Mili una historia. Capítulo 18. La jura de bandera

 

Se acercaba el gran día, ése para el que nos habían estado preparando durante tres meses, el día en el que juraríamos bandera.

En verdad, lo importante no era la jura sino la gran parada militar que se celebraba. Cientos de soldados agrupados en compañías desfilarían ante un coronel orgulloso y temeroso a la vez para pasar bajo la bandera al ritmo de una marcha militar.

Conforme se acercaba la fecha señalada aumentaba el nerviosismo. Si nosotros teníamos dudas razonables, nuestros superiores acumulaban dudas más que razonables y todas sobre nosotros, nos consideraban locos irresponsables, capaces de boicotear el acto, de perder el paso, de tropezar y caer, de tirar el cetme o la gorra… Tenían pesadillas que terminaban con ellos ante el coronel que se los comía literalmente; nosotros éramos protagonistas, actores de un papel no deseado, ellos directores de una película que no admitía errores porque sólo habría una toma.

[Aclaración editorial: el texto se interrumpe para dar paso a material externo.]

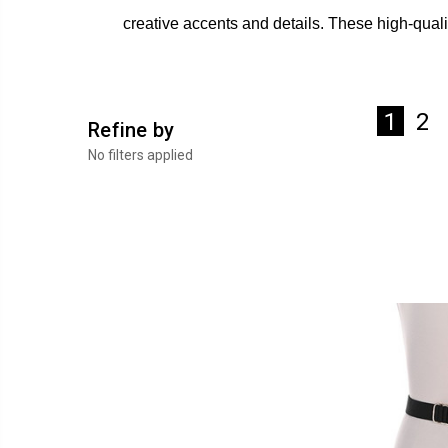
creative accents and details. These high-quali
2
1
Refine by
No filters applied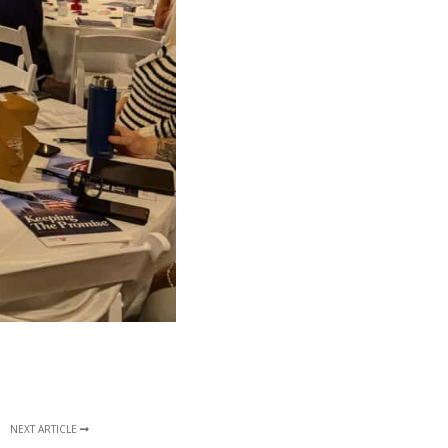
NEXT ARTICLE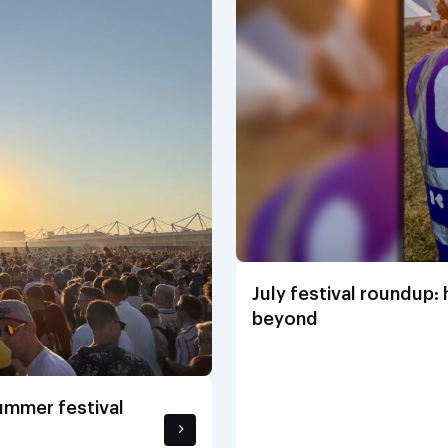
July festival roundup:
beyond
summer festival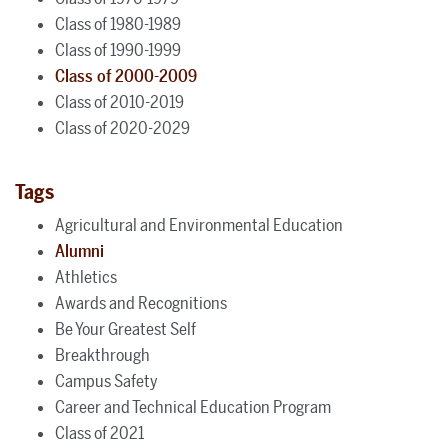
Class of 1980-1989
Class of 1990-1999
Class of 2000-2009
Class of 2010-2019
Class of 2020-2029
Tags
Agricultural and Environmental Education
Alumni
Athletics
Awards and Recognitions
Be Your Greatest Self
Breakthrough
Campus Safety
Career and Technical Education Program
Class of 2021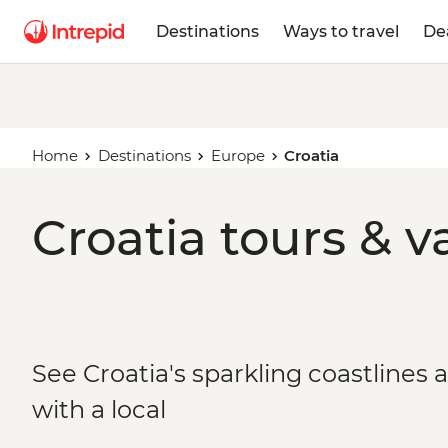
Destinations
Ways to travel
De
Home
Destinations
Europe
Croatia
Croatia tours & v
See Croatia's sparkling coastlines 
with a local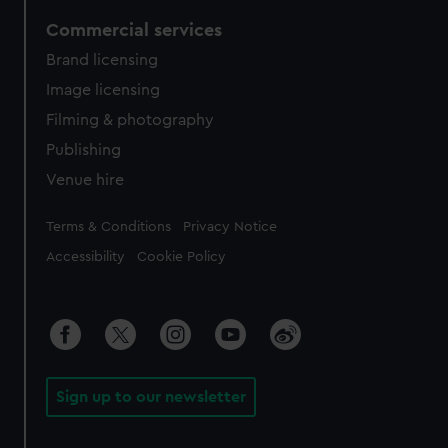
Commercial services
Brand licensing
Image licensing
Filming & photography
Publishing
Venue hire
Legal
Terms & Conditions
Privacy Notice
Accessibility
Cookie Policy
Sign up to our newsletter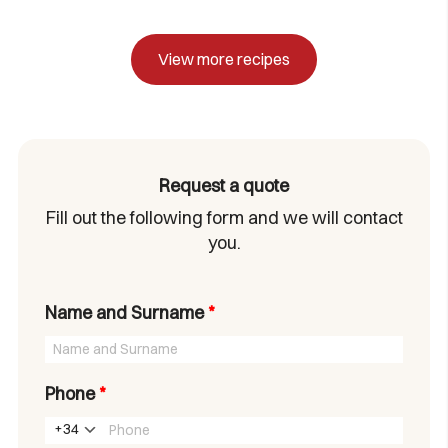
View more recipes
Request a quote
Fill out the following form and we will contact
you.
Name and Surname
*
Phone
*
+34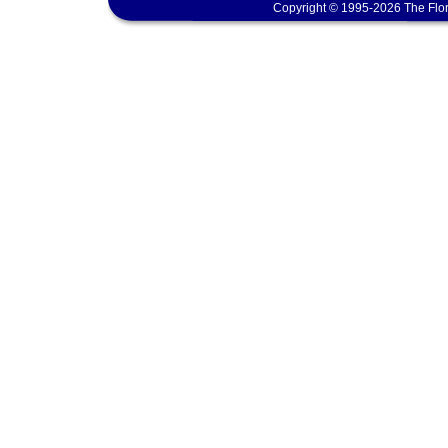
Copyright © 1995-2026 The Flor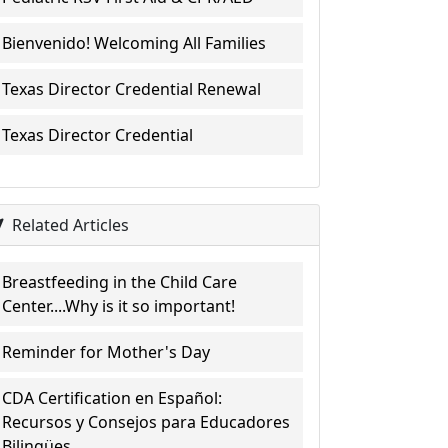
Bienvenido! Welcoming All Families
Texas Director Credential Renewal
Texas Director Credential
Related Articles
Breastfeeding in the Child Care
Center....Why is it so important!
Reminder for Mother's Day
CDA Certification en Español:
Recursos y Consejos para Educadores
Bilingües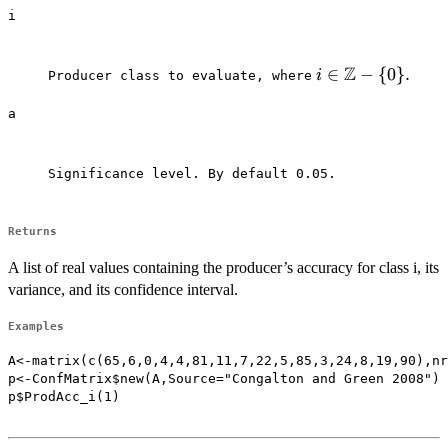
i
Z
i \in
∈
−
{
0
}
.
i
Producer class to evaluate, where⁠
\mathbb{Z}-
a
\{0\}.
Significance level. By default 0.05.

Returns
A list of real values containing the producer’s accuracy for class i, its
variance, and its confidence interval.
Examples
A<-matrix(c(65,6,0,4,4,81,11,7,22,5,85,3,24,8,19,90),nr
p<-ConfMatrix$new(A,Source="Congalton and Green 2008")

p$ProdAcc_i(1)
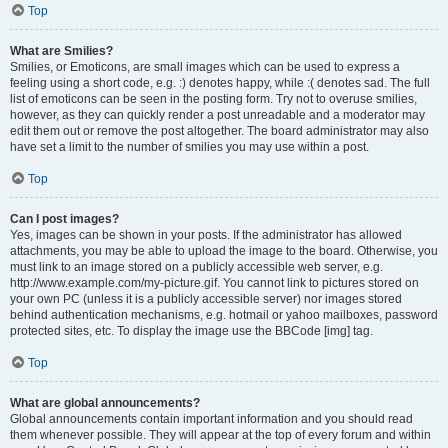
Top
What are Smilies?
Smilies, or Emoticons, are small images which can be used to express a
feeling using a short code, e.g. :) denotes happy, while :( denotes sad. The full
list of emoticons can be seen in the posting form. Try not to overuse smilies,
however, as they can quickly render a post unreadable and a moderator may
edit them out or remove the post altogether. The board administrator may also
have set a limit to the number of smilies you may use within a post.
Top
Can I post images?
Yes, images can be shown in your posts. If the administrator has allowed
attachments, you may be able to upload the image to the board. Otherwise, you
must link to an image stored on a publicly accessible web server, e.g.
http://www.example.com/my-picture.gif. You cannot link to pictures stored on
your own PC (unless it is a publicly accessible server) nor images stored
behind authentication mechanisms, e.g. hotmail or yahoo mailboxes, password
protected sites, etc. To display the image use the BBCode [img] tag.
Top
What are global announcements?
Global announcements contain important information and you should read
them whenever possible. They will appear at the top of every forum and within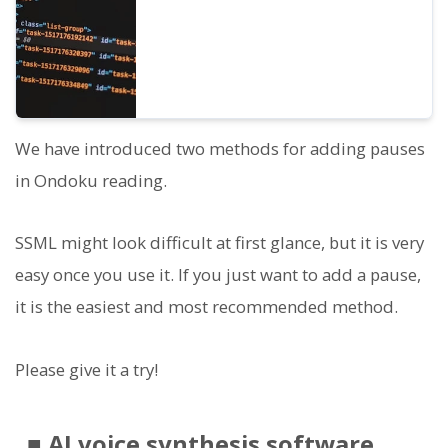
We have introduced two methods for adding pauses
in Ondoku reading.
SSML might look difficult at first glance, but it is very
easy once you use it. If you just want to add a pause,
it is the easiest and most recommended method.
Please give it a try!
■ AI voice synthesis software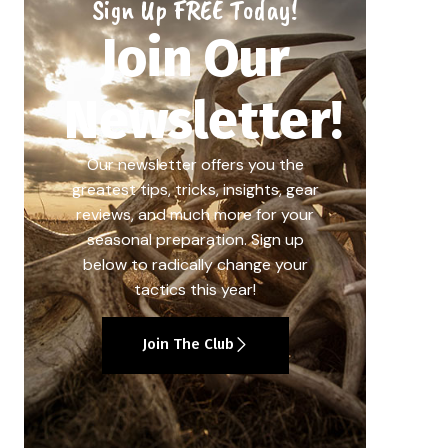
Sign Up FREE Today!
Join Our
Newsletter!
Our newsletter offers you the
greatest tips, tricks, insights, gear
reviews, and much more for your
seasonal preparation. Sign up
below to radically change your
tactics this year!
Join The Club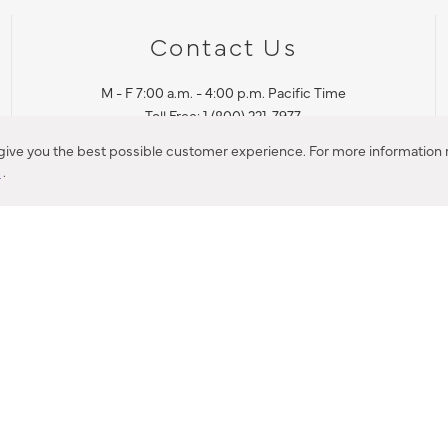
Contact Us
M - F 7:00 a.m. - 4:00 p.m. Pacific Time
Toll Free: 1 (800) 221-7977
Corona, CA
 give you the best possible customer experience. For more information r
y
.
CONTACT US
IES PRODUCT RECALL NOTIFICATION
BARDON PRODUCT REC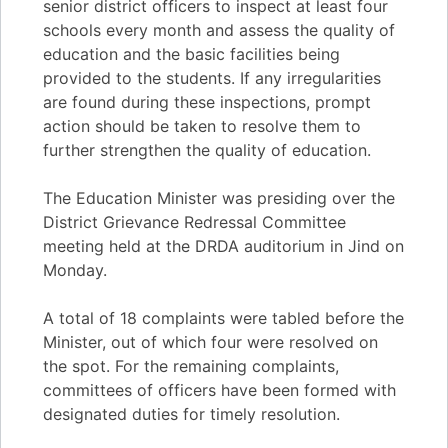
senior district officers to inspect at least four
schools every month and assess the quality of
education and the basic facilities being
provided to the students. If any irregularities
are found during these inspections, prompt
action should be taken to resolve them to
further strengthen the quality of education.
The Education Minister was presiding over the
District Grievance Redressal Committee
meeting held at the DRDA auditorium in Jind on
Monday.
A total of 18 complaints were tabled before the
Minister, out of which four were resolved on
the spot. For the remaining complaints,
committees of officers have been formed with
designated duties for timely resolution.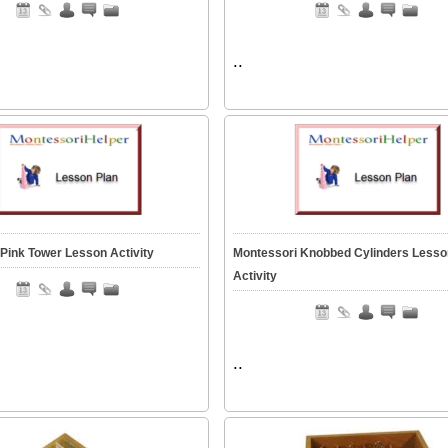
..
Pink Tower Lesson Activity
Montessori Knobbed Cylinders Lesso
Activity
..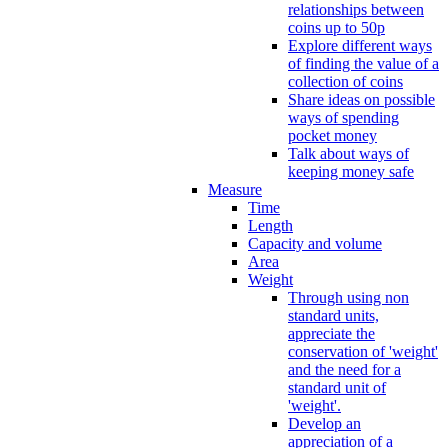
relationships between
coins up to 50p
Explore different ways
of finding the value of a
collection of coins
Share ideas on possible
ways of spending
pocket money
Talk about ways of
keeping money safe
Measure
Time
Length
Capacity and volume
Area
Weight
Through using non
standard units,
appreciate the
conservation of 'weight'
and the need for a
standard unit of
'weight'.
Develop an
appreciation of a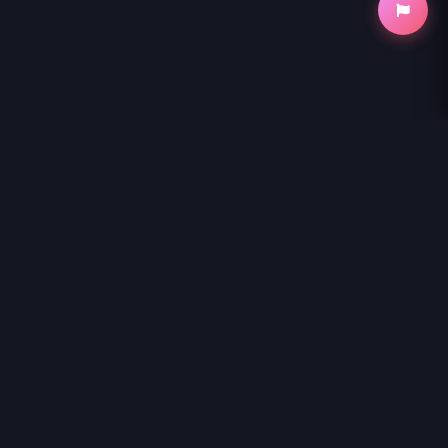
NihonKuni
NihonKuni provides the best experience to
read manga online
.
Enjoy
MAGUS OF THE LIBRARY - RAW
and thousands of other titles
with high-speed loading and regular updates.
© 2026 NihonKuni. The website is content is entirely derived
from the internet or contributed by members. If you have a
copyright complaint, please contact us and we will remove it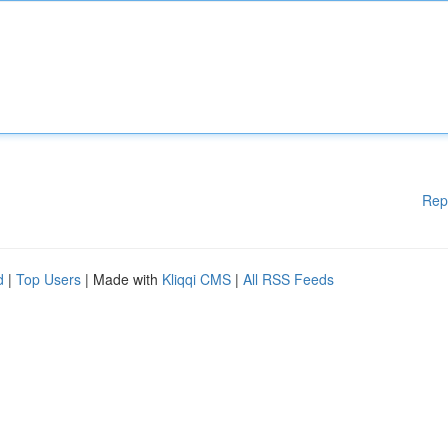
Rep
d
|
Top Users
| Made with
Kliqqi CMS
|
All RSS Feeds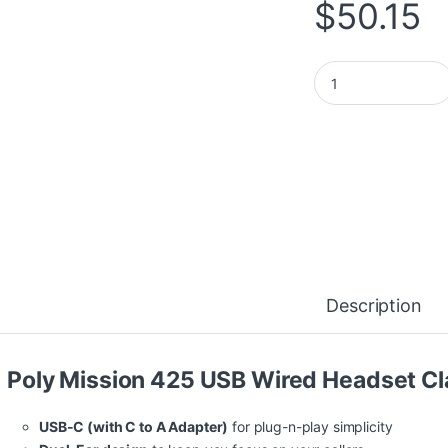
$
50.15
HP Poly Mission 42
Description
Poly Mission 425 USB Wired Headset Cl
USB-C (with C to A Adapter)
for plug-n-play simplicity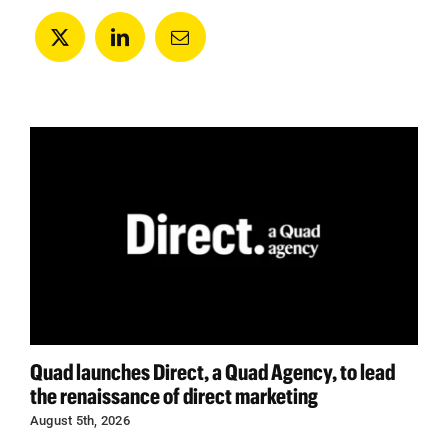
Quad launches Direct, a Quad Agency, to lead
the renaissance of direct marketing
August 5th, 2026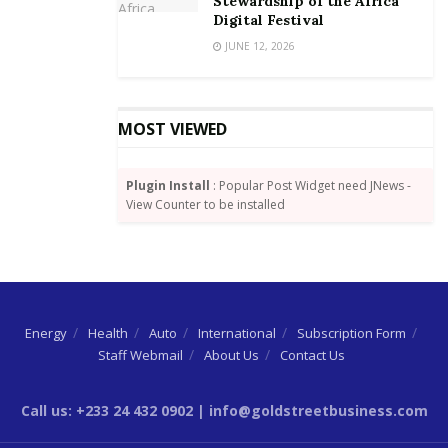
Stewardship of the Africa
Digital Festival
JUNE 12, 2026
MOST VIEWED
Plugin Install
: Popular Post Widget need JNews -
View Counter to be installed
Energy
Health
Auto
International
Subscription Form
Staff Webmail
About Us
Contact Us
Call us: +233 24 432 0902 | info@goldstreetbusiness.com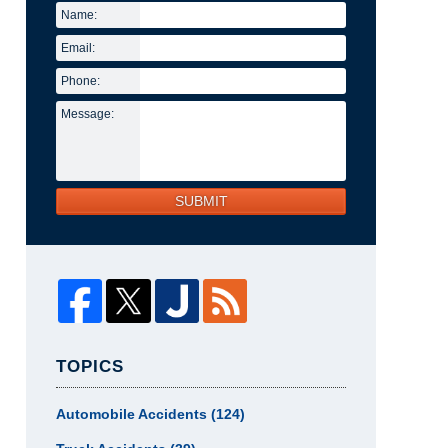
Name:
Email:
Phone:
Message:
SUBMIT
TOPICS
Automobile Accidents
(124)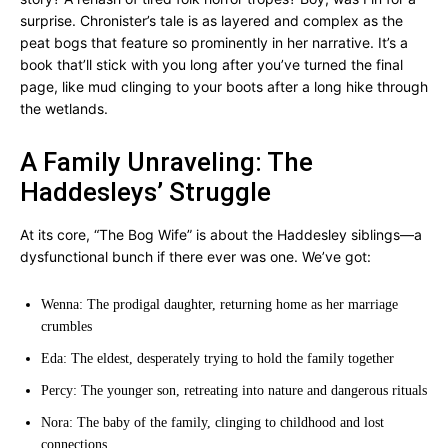
surprise. Chronister’s tale is as layered and complex as the
peat bogs that feature so prominently in her narrative. It’s a
book that’ll stick with you long after you’ve turned the final
page, like mud clinging to your boots after a long hike through
the wetlands.
A Family Unraveling: The
Haddesleys’ Struggle
At its core, “The Bog Wife” is about the Haddesley siblings—a
dysfunctional bunch if there ever was one. We’ve got:
Wenna: The prodigal daughter, returning home as her marriage
crumbles
Eda: The eldest, desperately trying to hold the family together
Percy: The younger son, retreating into nature and dangerous rituals
Nora: The baby of the family, clinging to childhood and lost
connections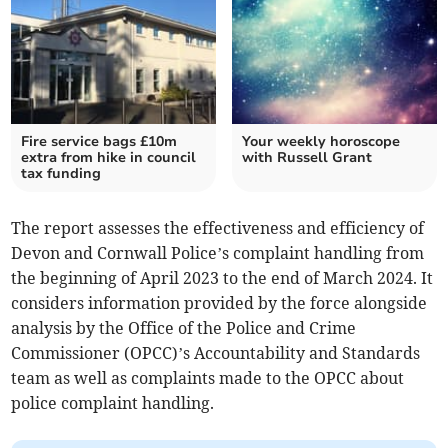
Fire service bags £10m
Your weekly horoscope
extra from hike in council
with Russell Grant
tax funding
The report assesses the effectiveness and efficiency of
Devon and Cornwall Police’s complaint handling from
the beginning of April 2023 to the end of March 2024. It
considers information provided by the force alongside
analysis by the Office of the Police and Crime
Commissioner (OPCC)’s Accountability and Standards
team as well as complaints made to the OPCC about
police complaint handling.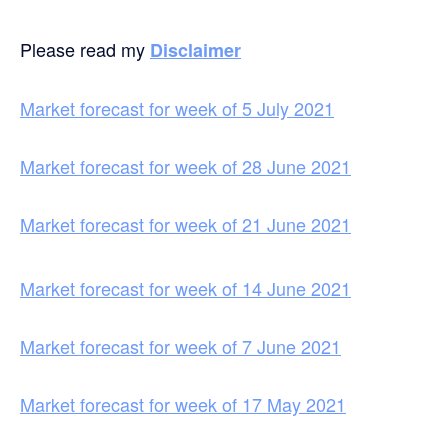
Please read my
Disclaimer
Market forecast for week of 5 July 2021
Market forecast for week of 28 June 2021
Market forecast for week of 21 June 2021
Market forecast for week of 14 June 2021
Market forecast for week of 7 June 2021
Market forecast for week of 17 May 2021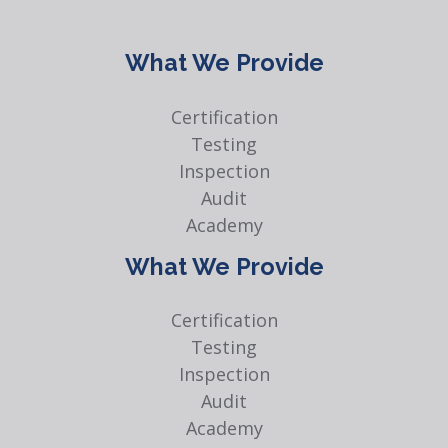
What We Provide
Certification
Testing
Inspection
Audit
Academy
What We Provide
Certification
Testing
Inspection
Audit
Academy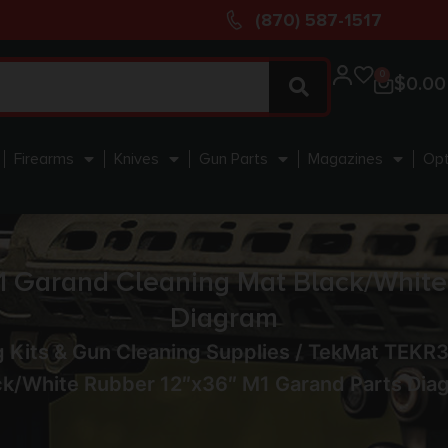
(870) 587-1517
0
$
0.00
Firearms
Knives
Gun Parts
Magazines
Opt
arand Cleaning Mat Black/White R
Diagram
 Kits & Gun Cleaning Supplies
/ TekMat TEKR
ck/White Rubber 12″x36″ M1 Garand Parts Dia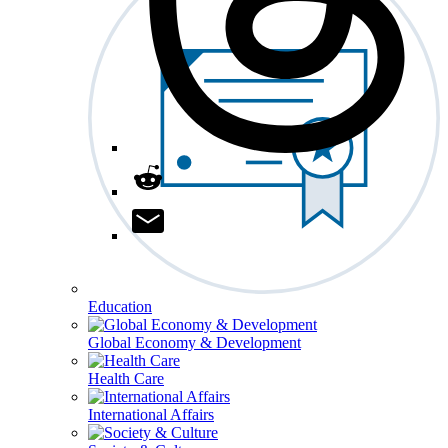
Education
Global Economy & Development
Health Care
International Affairs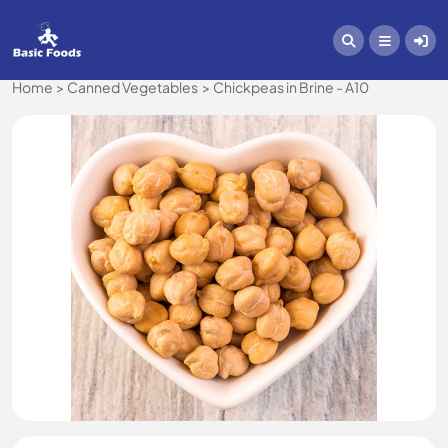
Home
Canned Vegetables
Chickpeas in Brine - A10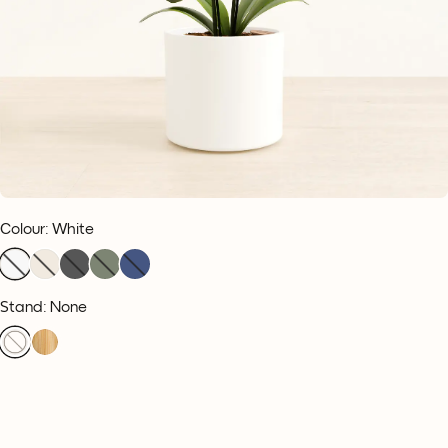
Colour
:
White
Stand: None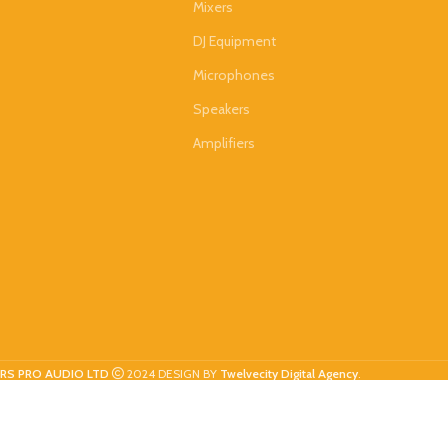
Mixers
DJ Equipment
Microphones
Speakers
Amplifiers
RS PRO AUDIO LTD
2024 DESIGN BY
Twelvecity Digital Agency
.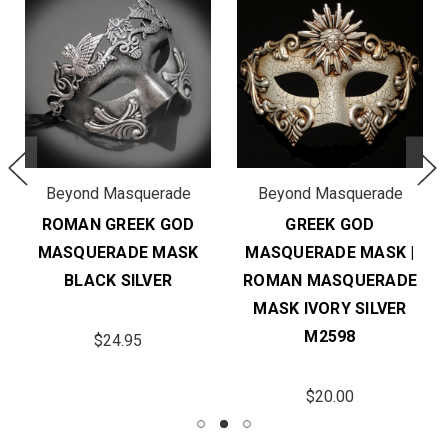
Beyond Masquerade
Beyond Masquerade
ROMAN GREEK GOD
GREEK GOD
MASQUERADE MASK
MASQUERADE MASK |
BLACK SILVER
ROMAN MASQUERADE
MASK IVORY SILVER
M2598
$24.95
$20.00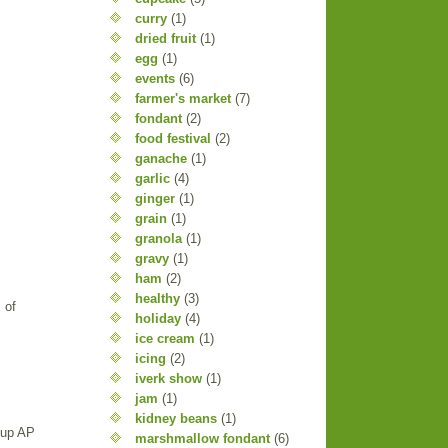
curry
(1)
dried fruit
(1)
egg
(1)
events
(6)
farmer's market
(7)
fondant
(2)
food festival
(2)
ganache
(1)
garlic
(4)
ginger
(1)
grain
(1)
granola
(1)
gravy
(1)
ham
(2)
healthy
(3)
 of
holiday
(4)
ice cream
(1)
icing
(2)
iverk show
(1)
jam
(1)
kidney beans
(1)
 cup AP
marshmallow fondant
(6)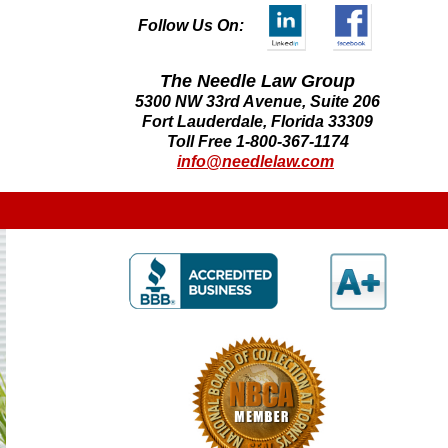
Follow Us On:
The Needle Law Group
5300 NW 33rd Avenue, Suite 206
Fort Lauderdale, Florida 33309
Toll Free 1-800-367-1174
info@needlelaw.com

Se mostraban histéricos y nos contagiaban la histeria. Nuestro sargento, el único que confiaba un poquito en nosotros, se echaba las manos a la cara y giraba 360 grados sobre un pie cuando veía un error, un simple error que pasaría desapercibido, que vería él y nadie más que él. No decía nada, no gritaba ni se dirigía al patoso. Mas se frotaba la cara y giraba sobre sí mismo. Resultaba cómico. Sin embargo nos compadecíamos de él, incluso nos preocupábamos y prestábamos la atención que estaba dispersa.

En realidad, hacía mucho tiempo que todo salía bien cuando la compañía desfilaba y lo habíamos repetido tanto que era imposible fallar ostensiblemente. Otra cosa era cuando te quedabas solo. Había un  momento en que perdías toda referencia, dejabas de estar arropado por los otros y te encaminabas hacia la bandera en solitario, debiendo quitarte la gorra, girar la cabeza y besar el trocito de ella que el gastador te acercaba. En ese momento era cuando concentrábamos la atención, resucitábamos a la vida y la histeria era nuestra, de cada uno.

Excepción hecha de Alejo. Los ensayos se repetían, a veces se equivocaba uno, a veces otro y el que fallaba siempre era él. El caso era que aquellos fallos no eran producto de los nervios; el sargento le reprochaba que era incapaz de hacer algo por los demás.

-Le juro, mi sargento, que yo quiero que salga bien.

-Pues no se nota, coño. – Nunca usaba tacos pero aquello lo desbordaba. Dejó que el silencio impusiera cordura. – Otra vez, otra vez, vamos allá.

Y volvía a fallar, o perdía el paso o no podía arrancar la gorra de la cabeza o dejaba de levantar el brazo o se desviaba de la línea recta… Pedí permiso al sargento para colocarme justo delante de él y, desesperado, lo autorizó. Así, todos los ensayos salieron bien. Pero había una pega, la posición no correspondía, yo era más alto que él. El sargento volvió a frotarse la cara con las manos y a morderse el puño.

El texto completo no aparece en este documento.